Thursday, October 31, 2013

TITLE: READY FOR FREEZE-UP A Waterworks Column by Gordon Prickett for the 11/6/2013 Aitkin Independent Age READY FOR FREEZE-UP Our boats and dock were the last to come off the lake. That good October fishing weather that I waited for never happened, but otherwise it was a pretty good season. Now in the next month we should be making ice - for skating, snowmobiling, and fishing on our lakes. Once again I am reminded that there is no such thing as absolutely “Safe Ice,” as I will step out with an ice chisel to measure the thickness. I’ll be sure to do my skating near the edge of the lake, for starters. KEEPING THE LAKE CLEAN Water clarity in the lakes of this area continues to attract people.

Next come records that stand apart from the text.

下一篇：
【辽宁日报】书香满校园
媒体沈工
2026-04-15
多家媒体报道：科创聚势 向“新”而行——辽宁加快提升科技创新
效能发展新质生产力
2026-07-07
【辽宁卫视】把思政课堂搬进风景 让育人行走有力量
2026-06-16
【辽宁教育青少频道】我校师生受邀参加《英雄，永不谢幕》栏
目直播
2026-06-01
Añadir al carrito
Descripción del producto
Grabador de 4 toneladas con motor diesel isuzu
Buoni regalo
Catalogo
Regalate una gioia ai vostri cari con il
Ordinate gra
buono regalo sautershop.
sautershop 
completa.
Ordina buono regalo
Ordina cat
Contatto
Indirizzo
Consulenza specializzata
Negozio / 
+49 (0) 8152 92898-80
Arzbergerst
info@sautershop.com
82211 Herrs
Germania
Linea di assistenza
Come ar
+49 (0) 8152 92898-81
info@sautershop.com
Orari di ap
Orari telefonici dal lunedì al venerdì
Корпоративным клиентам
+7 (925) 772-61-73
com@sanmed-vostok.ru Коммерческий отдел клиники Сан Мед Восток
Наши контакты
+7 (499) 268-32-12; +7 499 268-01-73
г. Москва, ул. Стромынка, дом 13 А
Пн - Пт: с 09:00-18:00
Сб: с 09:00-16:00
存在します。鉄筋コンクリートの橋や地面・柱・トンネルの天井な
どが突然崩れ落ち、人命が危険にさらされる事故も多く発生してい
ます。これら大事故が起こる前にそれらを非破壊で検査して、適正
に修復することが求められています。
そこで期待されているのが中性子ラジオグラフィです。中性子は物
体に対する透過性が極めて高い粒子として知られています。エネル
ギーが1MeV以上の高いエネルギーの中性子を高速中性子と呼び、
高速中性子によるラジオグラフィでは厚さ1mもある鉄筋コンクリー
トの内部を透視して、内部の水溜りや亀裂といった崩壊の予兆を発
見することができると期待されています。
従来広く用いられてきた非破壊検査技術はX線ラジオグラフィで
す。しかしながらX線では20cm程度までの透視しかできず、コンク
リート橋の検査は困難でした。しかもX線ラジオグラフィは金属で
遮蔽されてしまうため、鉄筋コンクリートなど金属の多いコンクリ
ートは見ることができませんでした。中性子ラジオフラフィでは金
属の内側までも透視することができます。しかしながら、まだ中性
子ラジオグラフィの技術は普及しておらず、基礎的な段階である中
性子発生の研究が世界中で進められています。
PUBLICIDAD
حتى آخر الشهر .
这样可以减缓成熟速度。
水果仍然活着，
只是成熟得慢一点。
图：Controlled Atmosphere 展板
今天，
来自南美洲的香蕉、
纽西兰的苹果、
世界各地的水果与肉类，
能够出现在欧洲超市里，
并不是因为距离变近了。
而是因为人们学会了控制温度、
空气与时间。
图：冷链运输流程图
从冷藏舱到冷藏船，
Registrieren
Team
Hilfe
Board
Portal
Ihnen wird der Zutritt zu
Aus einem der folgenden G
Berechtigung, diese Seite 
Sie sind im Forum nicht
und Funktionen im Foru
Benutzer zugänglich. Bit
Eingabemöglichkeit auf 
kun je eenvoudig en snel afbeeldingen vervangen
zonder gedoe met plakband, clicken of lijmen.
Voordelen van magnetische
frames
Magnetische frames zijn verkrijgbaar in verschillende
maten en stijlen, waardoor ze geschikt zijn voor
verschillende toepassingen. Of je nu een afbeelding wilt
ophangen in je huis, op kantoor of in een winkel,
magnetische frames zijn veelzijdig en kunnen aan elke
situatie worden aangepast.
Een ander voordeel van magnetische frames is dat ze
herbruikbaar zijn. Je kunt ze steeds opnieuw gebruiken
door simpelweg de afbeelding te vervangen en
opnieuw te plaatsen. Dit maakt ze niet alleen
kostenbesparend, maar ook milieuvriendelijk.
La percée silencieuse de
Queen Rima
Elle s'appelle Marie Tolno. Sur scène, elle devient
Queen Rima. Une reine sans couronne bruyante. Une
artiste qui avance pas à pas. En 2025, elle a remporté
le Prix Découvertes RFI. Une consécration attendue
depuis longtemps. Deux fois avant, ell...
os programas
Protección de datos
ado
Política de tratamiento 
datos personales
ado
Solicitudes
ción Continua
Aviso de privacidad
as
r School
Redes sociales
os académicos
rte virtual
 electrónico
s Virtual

Those who live at the water’s edge for a time have the opportunity to help maintain this clean water. Using natural vegetative materials like grass clippings left on lawns, and composted wastes as soil amendments to borders and gardens, can take the place of chemical fertilizers. With an unmown buffer zone next to shore, limited impervious surfaces beside the lake, and creating rain gardens, we can control runoff and erosion that muddies the water. SEASON OF MIGRATION Whether it’s juncos and finches, “V” formations of geese, or the snowbird neighbors bound for the Florida Keys, many creatures are now on the move. Birders are noting dates when species arrive at their feeders. And warm-blooded retirees bid us goodbye until Spring. Some of us wouldn’t want to miss the Fish House Parade for anything!

Sunday, October 6, 2013

TITLE "WATER AND WILDLIFE FOR SIXTH GRADERS" A Waterworks Column by Gordon Prickett for the 10/2/2013 Aitkin Independent Age WATER AND WILDLIFE FOR SIXTH GRADERS Aitkin County sixth graders spent a day in early September at the Long Lake Conservation Center just east of Palisade. This year I followed the money that ACLARA, the Aitkin County Lakes And Rivers Association, donated to County Environmental Services to put on this “Environmental Education Day.” I attended Tuesday, September 10th, and joined the Hill City Sixth Grade through four hours of instruction and ate pizza with them at lunch time. The first hour was about “The Earth’s Water,” presented by the Minnesota Science Museum from St. Paul. For more than four billion years the same amount of water has cycled around the earth in clouds, rain, ground water, and surface water. Just 3% is fresh water and 97% is salt water. The ice caps hold 2% of this fresh water. The lesson is clear that we don’t want to waste any of the 1% that is left. Next we learned about the wild creatures in the state and met a few of them from the Minnesota Zoo. We have 78 kinds of mammals, and 22 amphibians. In Minnesota there are 31 kinds of reptiles, including 17 snakes. And there are 428 kinds of birds, with about 45 to 50 remaining year round. The traveling zoo visitors included a red-tailed hawk, an opossum, and a snake. After lunch naturalists from Long Lake presented a program about frogs and toads. Next we went down to the shore of Long Lake to scoop up sediment and water samples. We collected this material back in the laboratory and identified numerous lake bottom organisms with the aid of charts and microscopes. A BEAUTIFUL TIME OF YEAR Days and nights are now the about same length. Warm afternoons and crisp sleeping nights. Grass cutting is just about over for the season, and the water craft are calling. Before taking in our boats and docks, it is a fine time to enjoy the clear water and the colors that are beginning to turn around the shore. A few years ago we traveled across the Arrowhead, down the North Shore, over into Northern Wisconsin to observe the Fall colors of early October. But when we returned to Aitkin County, the most spectacular show was right here!